Джейми поймал одного из убегавших мальчишек, когда они проносились мимо него, схватив его за шею, и напугал парня так, что тот на самом деле описался от страха. Решительно препроводив мальчугана в лес, он сурово прижал его к дереву и потребовал объяснить ему смысл этого покушения на убийство.
Дрожа и плача, парнишка пытался оправдаться, заявив, что они действительно не намеревались причинить никакого вреда малышу! А только хотели посмотреть, как он плавает — все их родители твердили, что он был демонорожденный, а каждый знает, что эти порождения Сатаны не тонут, потому что вода их отвергает как нечестивых. Они взяли ребенка в корзинке и пустили в воду, так как боялись прикоснуться к нему, опасаясь, что его плоть сожжет их.
— Я сказал, что сам бы сжег его, — сказал Джейми мрачно, — и так бы и сделал.
Он отпустил шустрого парня с указанием вернуться домой, сменить штаны и сообщить своим подельникам, что необходимо явиться в кабинет Джейми перед ужином, чтобы получить свою долю возмездия — иначе Сам пройдется по их домам после ужина и выпорет их на глазах у родителей.
— Они пришли? — спросила я заворожено.
Он удивленно посмотрел на меня.
— Конечно. Они получили свое лекарство, а потом мы пошли на кухню и ели хлеб с медом. Я сказал Марсали, чтобы она принесла малыша, и после того как мы перекусили, взял его на колени и велел им всем подойти и коснуться его, чтоб убедиться.
Он криво улыбнулся.
— Один из парней спросил меня, правда ли то, что сказал мистер Роджер, что младенец принадлежит Господу? Я сказал ему, что я, конечно, не намерен спорить с мистером Роджером об этом — но кому бы там еще он не принадлежал, Анри-Кристиан также принадлежит мне, и лучше всего им бы это запомнить.
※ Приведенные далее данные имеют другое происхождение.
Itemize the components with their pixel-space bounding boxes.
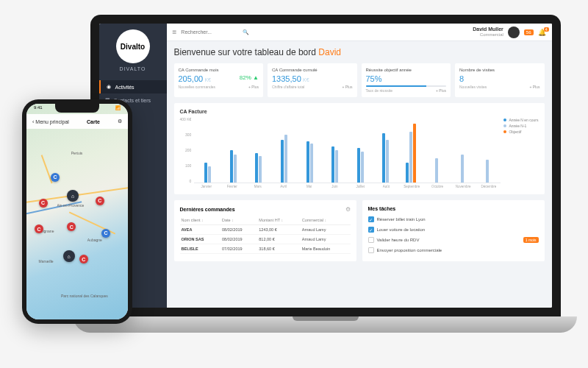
phone-notch xyxy=(55,104,99,113)
orders-title: Dernières commandes xyxy=(180,207,235,212)
task-item[interactable]: ✓Réserver billet train Lyon xyxy=(368,214,539,224)
checkbox-icon[interactable]: ✓ xyxy=(368,216,374,222)
topbar: ≡ 🔍 David Muller Commercial 56 🔔4 xyxy=(167,24,552,41)
tasks-panel: Mes tâches ✓Réserver billet train Lyon✓L… xyxy=(362,200,545,261)
table-row[interactable]: ORION SAS08/02/2019812,00 €Arnaud Lamy xyxy=(180,235,351,244)
phone-header: ‹ Menu principal Carte ⚙ xyxy=(26,114,128,129)
map-city-label: Pertuis xyxy=(71,151,83,155)
kpi-card[interactable]: CA Commande cumulé1335,50 K€Chiffre d'af… xyxy=(268,63,357,97)
map-pin[interactable]: ⌂ xyxy=(63,250,75,262)
sidebar-item-activites[interactable]: ◉ Activités xyxy=(99,80,167,93)
table-row[interactable]: AVEA08/02/20191243,00 €Arnaud Lamy xyxy=(180,225,351,235)
avatar[interactable] xyxy=(508,26,520,38)
map-pin[interactable]: C xyxy=(35,224,43,233)
brand-label: DIVALTO xyxy=(120,66,146,71)
search: 🔍 xyxy=(181,29,468,35)
chart-x-axis: JanvierFévrierMarsAvrilMaiJuinJuilletAoû… xyxy=(194,185,501,188)
bell-icon[interactable]: 🔔4 xyxy=(538,29,546,36)
gear-icon[interactable]: ⚙ xyxy=(345,206,351,213)
brand-logo: Divalto xyxy=(116,29,150,63)
orders-panel: Dernières commandes ⚙ Nom client ↕Date ↕… xyxy=(174,200,356,261)
map-city-label: Aubagne xyxy=(87,238,102,242)
checkbox-icon[interactable] xyxy=(368,247,374,253)
activity-icon: ◉ xyxy=(107,84,112,90)
table-header[interactable]: Date ↕ xyxy=(220,216,257,225)
map-pin[interactable]: C xyxy=(51,173,60,182)
user-info[interactable]: David Muller Commercial xyxy=(473,26,503,37)
map-pin[interactable]: C xyxy=(79,255,88,263)
user-name: David Muller xyxy=(473,26,503,32)
chart-y-axis: 400 K€3002001000 xyxy=(180,117,192,183)
back-button[interactable]: ‹ Menu principal xyxy=(32,119,69,124)
table-header[interactable]: Commercial ↕ xyxy=(301,216,351,225)
map-pin[interactable]: C xyxy=(101,229,110,238)
kpi-row: CA Commande mois205,00 K€82% ▲Nouvelles … xyxy=(174,63,545,97)
page-title: Bienvenue sur votre tableau de bord Davi… xyxy=(174,47,545,57)
user-role: Commercial xyxy=(473,32,503,38)
task-item[interactable]: ✓Louer voiture de location xyxy=(368,224,539,235)
table-header[interactable]: Nom client ↕ xyxy=(180,216,221,225)
search-input[interactable] xyxy=(181,29,240,35)
map-pin[interactable]: ⌂ xyxy=(67,190,79,202)
task-item[interactable]: Envoyer proposition commerciale xyxy=(368,245,539,255)
phone-signal-icon: 📶 xyxy=(115,105,121,110)
chart-card: CA Facture 400 K€3002001000 JanvierFévri… xyxy=(174,103,545,194)
notif-count: 4 xyxy=(544,27,549,32)
tasks-title: Mes tâches xyxy=(368,206,396,211)
phone-frame: 9:41 📶 ‹ Menu principal Carte ⚙ PertuisA… xyxy=(22,99,132,324)
laptop-frame: Divalto DIVALTO ◉ Activités ▦ Contacts e… xyxy=(74,15,577,346)
phone-time: 9:41 xyxy=(34,105,43,110)
table-header[interactable]: Montant HT ↕ xyxy=(257,216,300,225)
phone-title: Carte xyxy=(87,119,100,124)
table-row[interactable]: BELISLE07/02/2019318,60 €Marie Beaudoin xyxy=(180,244,351,254)
map[interactable]: PertuisAix-en-ProvenceMarignaneAubagneMa… xyxy=(26,104,128,319)
kpi-card[interactable]: CA Commande mois205,00 K€82% ▲Nouvelles … xyxy=(174,63,264,97)
checkbox-icon[interactable]: ✓ xyxy=(368,227,374,233)
map-pin[interactable]: C xyxy=(67,222,76,231)
kpi-card[interactable]: Réussite objectif année75%Taux de réussi… xyxy=(362,63,451,97)
map-pin[interactable]: C xyxy=(39,199,48,208)
map-city-label: Parc national des Calanques xyxy=(61,294,108,298)
map-city-label: Marseille xyxy=(39,259,54,263)
message-badge[interactable]: 56 xyxy=(524,29,534,35)
chart-legend: Année N en coursAnnée N-1Objectif xyxy=(503,117,538,188)
gear-icon[interactable]: ⚙ xyxy=(118,118,122,124)
task-item[interactable]: Valider heure du RDV1 mois xyxy=(368,235,539,245)
chart-title: CA Facture xyxy=(180,109,539,114)
orders-table: Nom client ↕Date ↕Montant HT ↕Commercial… xyxy=(180,216,351,254)
chart-bars xyxy=(194,117,501,183)
sidebar-item-label: Activités xyxy=(115,85,135,90)
menu-icon[interactable]: ≡ xyxy=(173,28,177,36)
search-icon[interactable]: 🔍 xyxy=(243,29,249,35)
map-city-label: Aix-en-Provence xyxy=(57,203,84,208)
kpi-card[interactable]: Nombre de visites8Nouvelles visites+ Plu… xyxy=(455,63,545,97)
checkbox-icon[interactable] xyxy=(368,237,374,243)
main-content: ≡ 🔍 David Muller Commercial 56 🔔4 Bienve… xyxy=(167,24,552,308)
map-pin[interactable]: C xyxy=(96,197,104,205)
Его палец медленно обводил круглые и гладкие щечки Анри-Кристиана. Малыш почти уснул, закрыв тяжелые веки, крошечный, сверкающий палец наполовину засунут в рот.
— Мне жаль, что я пропустила это, — сказала я тихо, чтобы не разбудить. Он стал более теплым, как и все спящие младенцы, и тяжелым на изгибе моей руки. Джейми увидел, что я с трудом держу его, и забрал малыша, вручив его обратно миссис Баг, которая тихо хлопотала по комнате, наводя порядок, и все время слушала с одобрением доклад Джейми.
— Ох, было на что посмотреть, — заверила она меня шепотом, погладив спинку Анри-Кристиана, когда взяла его. — Парни все растопырили свои пальцы, чтобы тронуть животик малыша, так рьяно, будто они хотели проткнуть горячую картошку, а он вертелся и хихикал, как червяк в судорогах. А злые, маленькие глаза дуралеев, были большими, как шесть пенсов!
— Представляю, — сказала я с усмешкой.
— С другой стороны, — заметила я Джейми вполголоса, как только она ушла с ребенком, — если их родители думают, что он демонорожденный, а ты его дед...
— Ну, ты его бабушка, Сассенах, — сухо сказал Джейми. — Это можешь быть ты. Но да, я предпочел не позволить им поразмышлять над этой стороной дела.
— Нет, — согласилась я. — Все-таки... как думаешь, кто-нибудь из них знает, что Марсали не твоя кровная дочь? Они должны знать о Фергюсе.
— Это не имеет особого значения, — сказал он. — Они в любом случае думают, что малыш Анри подменыш.
— Откуда ты это знаешь?
— Люди говорят, — сказал он кратко. — Ты себя хорошо чувствуешь, Сассенах?
Освобожденная от веса ребенка, я немного отодвинула одеяло, чтобы впустить воздух. Джейми уставился на меня в неодобрении.
— Христос, я могу пересчитать все твои ребра! Прямо через рубашку!
— Наслаждайся, пока можешь, — едко посоветовала я ему, хотя испытала резкий укол боли. Он, казалось, почувствовал это, ибо взял меня за руку, очерчивая линии глубоких синих вен, что проходили под его рукой.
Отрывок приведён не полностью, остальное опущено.